++++ RECORD EXTRACTS
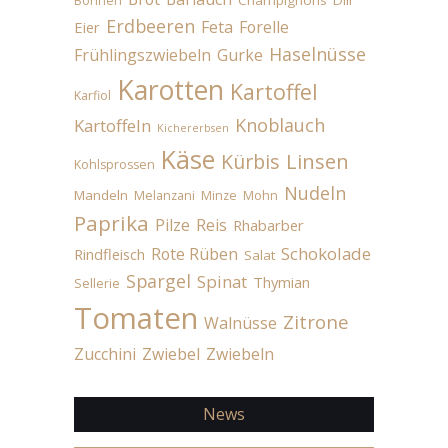
Bohnen
Erdbeeren
Feta
Forelle
Eier
Haselnüsse
Frühlingszwiebeln
Gurke
Karotten
Kartoffel
Karfiol
Knoblauch
Kartoffeln
Kichererbsen
Käse
Linsen
Kürbis
Kohlsprossen
Nudeln
Mandeln
Melanzani
Minze
Mohn
Paprika
Pilze
Reis
Rhabarber
Schokolade
Rote Rüben
Rindfleisch
Salat
Spargel
Spinat
Thymian
Sellerie
Tomaten
Zitrone
Walnüsse
Zucchini
Zwiebel
Zwiebeln
News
++++++++
■ **TASK DIRECTIONS**
Repeat every record above exactly, but drop the pictures.

■ **SOLUTION BELOW**
Bohnen
Erdbeeren
Feta
Forelle
Eier
Haselnüsse
Frühlingszwiebeln
Gurke
Karotten
Kartoffel
Karfiol
Knoblauch
Kartoffeln
Kichererbsen
Käse
Linsen
Kürbis
Kohlsprossen
Nudeln
Mandeln
Melanzani
Minze
Mohn
Paprika
Pilze
Reis
Rhabarber
Schokolade
Rote Rüben
Rindfleisch
Salat
Spargel
Spinat
Thymian
Sellerie
Tomaten
Zitrone
Walnüsse
Zucchini
Zwiebel
Zwiebeln
News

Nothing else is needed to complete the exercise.